The smell of cement always reminds me of him. He was a builder and plasterer. I remember him coming in from work and sitting on our dining room settee to talk to mum as she made tea. I would climb on his lap and “pick” the set cement pieces off his aran and work jumpers.
All the family. 🙂 A happy day. Uncle Gary is in the photograph and Aunty Janet took the photo.
Other random memories or things that remind me of Dad: piggy back rides, being spun upside down by him (I remember thinking I hope this never ends), playing cricket/rounders/bowles etc, drinking the froth of his beer, red wine, black BMW’s (I always thought I would buy one for him when I was older), family holidays, Tunes sweets), renting videos (Table for Five), family dancing in the kitchen, Saturday Supper nights (french bread, garlic and cheese baked potatoes), vans, rugby, shopping for mum (birthdays and Christmas), standing in a phonebox in the rain, in Manchester to talk to him on the phone, ironing his shirts, Dad pretending on the intercom to be the Maltese maid on holiday (don’t ask!), travelling all over UK on university visits with him and Uncle Stanley, shaving him when he was ill, telling him about 9/11 while he was in hospital, the way he told a joke, the way he walked through the utility door into the kitchen, the way he smiled, rolled his eyes, I can see him humming and singing without thinking, he never came to visit without a drill, hammer etc to fix or make something for me without ever needing to be asked.
We all have such happy memories of him.
Then it hurts so much as we will always miss him.

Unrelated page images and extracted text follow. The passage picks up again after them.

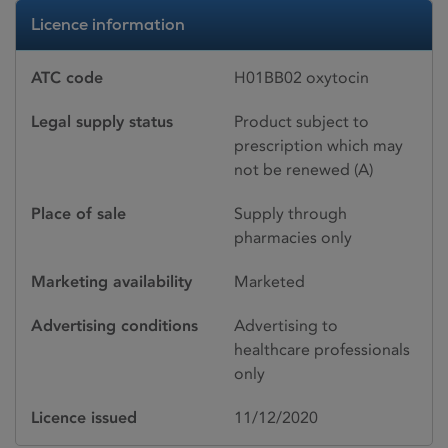
Licence information
ATC code
H01BB02 oxytocin
Legal supply status
Product subject to
prescription which may
not be renewed (A)
Place of sale
Supply through
pharmacies only
Marketing availability
Marketed
Advertising conditions
Advertising to
healthcare professionals
only
Licence issued
11/12/2020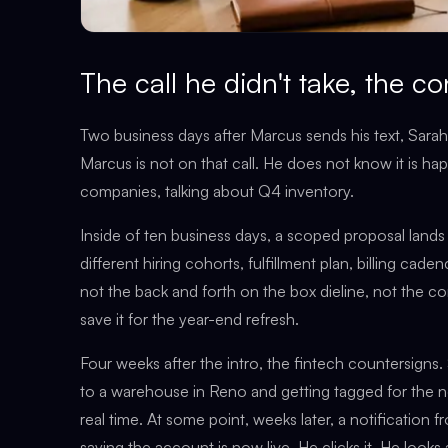
The call he didn't take, the co
Two business days after Marcus sends his text, Sara
Marcus is not on that call. He does not know it is h
companies, talking about Q4 inventory.
Inside of ten business days, a scoped proposal lands 
different hiring cohorts, fulfillment plan, billing cad
not the back and forth on the box dieline, not the 
save it for the year-end refresh.
Four weeks after the intro, the fintech countersigns. S
to a warehouse in Reno and getting tagged for the ne
real time. At some point, weeks later, a notification f
saying the account is now live. He clicks it. He looks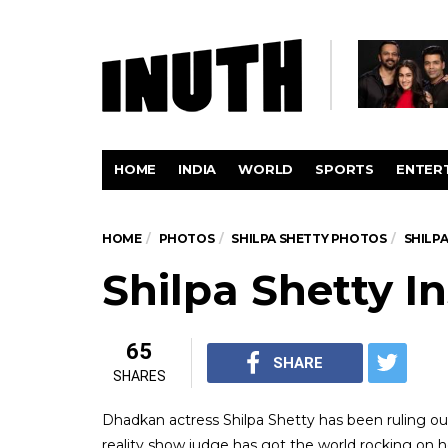
HOME
INDIA
WORLD
SPORTS
ENTER
HOME
PHOTOS
SHILPA SHETTY PHOTOS
SHILP
Shilpa Shetty I
65
SHARE
SHARES
Dhadkan actress Shilpa Shetty has been ruling our
reality show judge has got the world rocking on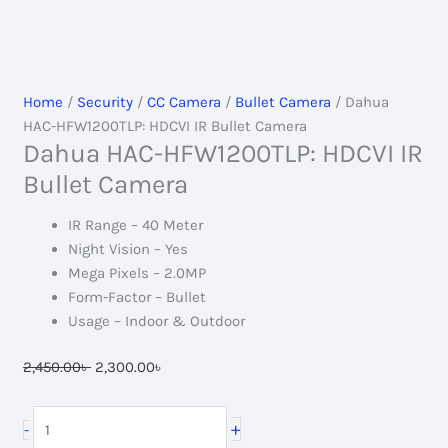
Home
/
Security
/
CC Camera
/
Bullet Camera
/ Dahua
HAC-HFW1200TLP: HDCVI IR Bullet Camera
Dahua HAC-HFW1200TLP: HDCVI IR
Bullet Camera
IR Range – 40 Meter
Night Vision – Yes
Mega Pixels – 2.0MP
Form-Factor – Bullet
Usage – Indoor & Outdoor
Original
Current
2,450.00
৳
2,300.00
৳
price
price
was:
is:
Dahua
+
-
2,450.00৳ .
2,300.00৳ .
HAC-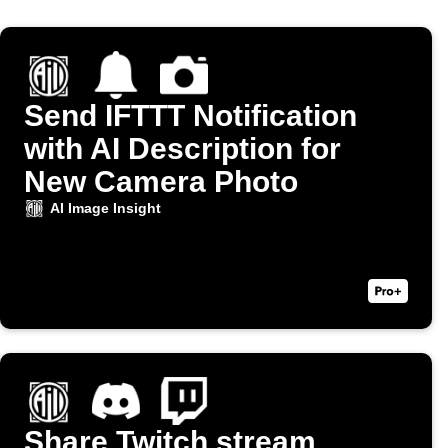
Send IFTTT Notification
with AI Description for
New Camera Photo
AI Image Insight
Share Twitch stream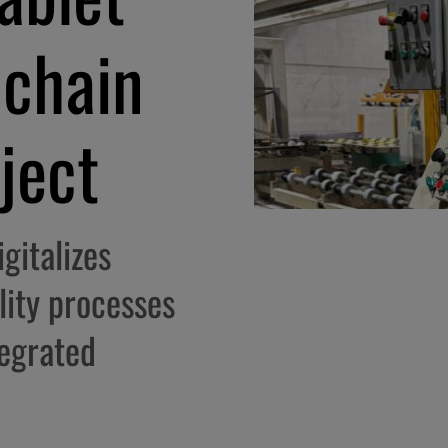
 chain
oject
gitalizes
lity processes
tegrated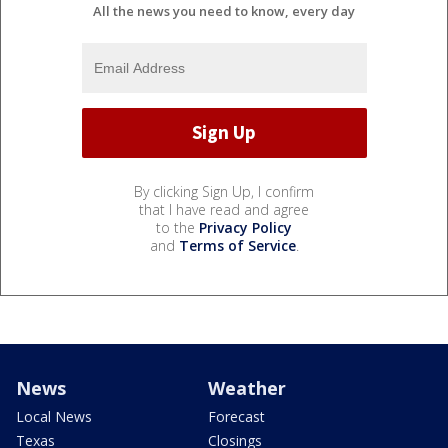
All the news you need to know, every day
By clicking Sign Up, I confirm
that I have read and agree
to the
Privacy Policy
and
Terms of Service
.
News
Weather
Local News
Forecast
Texas
Closings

Sometimes it doesn’t feel right going on without him, missing such a huge part of our family.
When I started seeing Dave, Dad made me promise that he could still come to my graduation (that I wouldn’t give his ticket to Dave!). I told him of course he would be there as it was due to the help and support from him and Mum that had got me through Uni. There would have been a ticket for him and for Dave (as well as my Mum and sisters) but he died the year before I graduated so couldn’t come anyway. He’s always said, it would be one of the proudest moments of his life to see me graduate, so there was not a dry eye in my family on that day.
My 21st Birthday party in 2001. I think this is the last photo I have with him.
I remember seeing him in the Chapel of Rest, he looked just the same, he could have been sleeping, until I touched him…
I can’t describe the smell in the Chapel of Rest that evening, but it was really distinctive, every now and again that that smell will linger in the air and the memories all hit me at once.
Rest in peace, Daddy. You know you are so loved and missed by us all.
I would love to be at your party now, raising my glass and saying “Happy 60th Birthday, Daddy!”